Data Table Schema
All OpenTSDB data points are stored in a single, massive table, named
tsdb by default. This is to take advantage of HBase's ordering and region distribution. All values are stored in the
t column family.
Row Key - Row keys are byte arrays comprised of an optional salt, the metric UID, a base timestamp and the UID for tagk/v pairs:
[salt]<metric_uid><timestamp><tagk1><tagv1>[...<tagkN><tagvN>]. By default, UIDs are encoded on 3 bytes.
With salting enabled (as of OpenTSDB 2.2) the first byte (or bytes) are a hashed salt ID to better distribute data across multiple regions and/or region servers.
The timestamp is a Unix epoch value in seconds encoded on 4 bytes. Rows are broken up into hour increments, reflected by the timestamp in each row. Thus each timestamp will be normalized to an hour value, e.g. 2013-01-01 08:00:00. This is to avoid stuffing too many data points in a single row as that would affect region distribution. Also, since HBase sorts on the row key, data for the same metric and time bucket, but with different tags, will be grouped together for efficient queries.

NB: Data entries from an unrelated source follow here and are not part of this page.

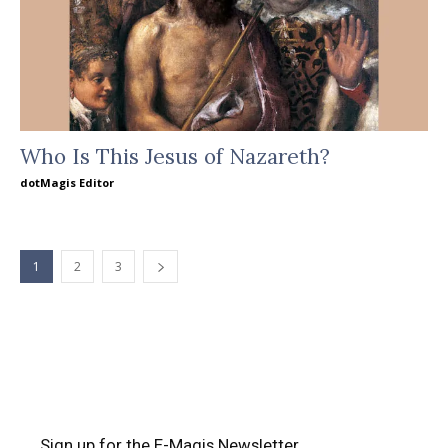
Who Is This Jesus of Nazareth?
dotMagis Editor
1
2
3
Sign up for the E-Magis Newsletter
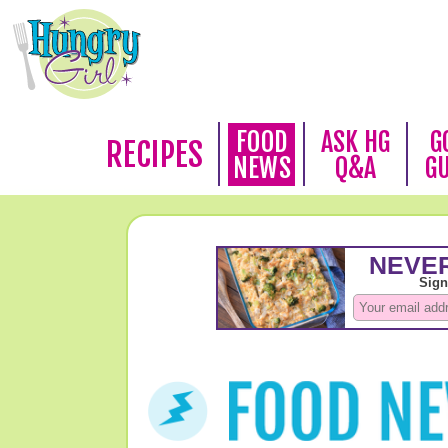
FOOD
ASK HG
G
RECIPES
NEWS
Q&A
G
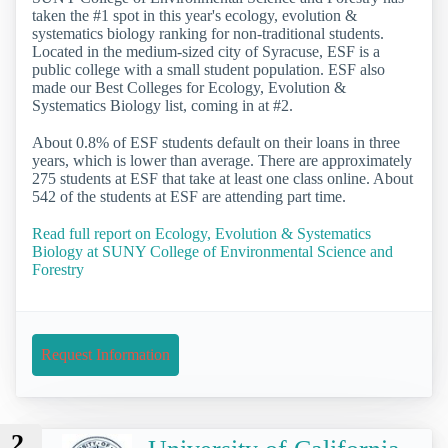
taken the #1 spot in this year's ecology, evolution &
systematics biology ranking for non-traditional students.
Located in the medium-sized city of Syracuse, ESF is a
public college with a small student population. ESF also
made our Best Colleges for Ecology, Evolution &
Systematics Biology list, coming in at #2.
About 0.8% of ESF students default on their loans in three
years, which is lower than average. There are approximately
275 students at ESF that take at least one class online. About
542 of the students at ESF are attending part time.
Read full report on Ecology, Evolution & Systematics
Biology at SUNY College of Environmental Science and
Forestry
Request Information
2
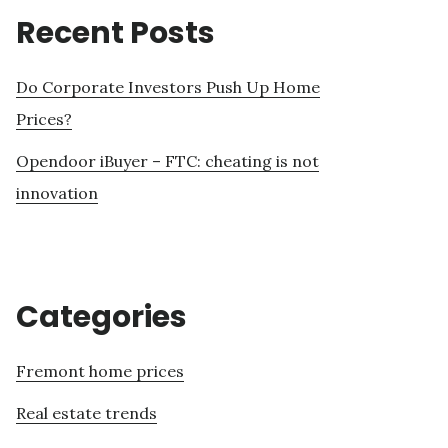
Recent Posts
Do Corporate Investors Push Up Home
Prices?
Opendoor iBuyer – FTC: cheating is not
innovation
Categories
Fremont home prices
Real estate trends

Some example unsalted row keys, represented as hex are:
00000150E22700000001000001 00000150E22700000001000001000002000004 00000150E22700000001000002 00000150E22700000001000003 00000150E23510000001000001 00000150E23510000001000001000002000004 00000150E23510000001000002 00000150E23510000001000003 00000150E24320000001000001 00000150E24320000001000001000002000004 00000150E24320000001000002 00000150E24320000001000003
00000150E22700000001000001 '----''------''----''----' metric time tagk tagv
This represents a single metric but four time series across three hours. Note how there is one time series with two sets of tags:
00000150E22700000001000001000002000004 '----''------''----''----''----''----' metric time tagk tagv tagk tagv
Tag names (tagk) are sorted alphabetically before storage, so the "host" tag will always appear first in the row key/TSUID ahead of "owner".
Data Point Columns
By far the most common column are data points. These are the actual values recorded when data is sent to the TSD for storage.
Column Qualifiers - The qualifier is comprised of 2 or 4 bytes that encode an offset from the row's base time and flags to determine if the value is an integer or a decimal value. Qualifiers encode an offset from the row base time as well as the format and length of the data stored.
Columns with 2 byte qualifiers have an offset in seconds. The first 12 bits of the qualifier represent an integer that is a delta from the timestamp in the row key. For example, if the row key is normalized to
1292148000 and a data point comes in for
1292148123, the recorded delta will be
123. The last 4 bits are format flags
Columns with 4 byte qualifiers have an offset in milliseconds. The first 4 bits of the qualifier will always be set to
F in hex. The next 22 bits encode the offset in milliseconds as an unsigned integer. The next 2 bits are reserved and the final 4 bits are format flags.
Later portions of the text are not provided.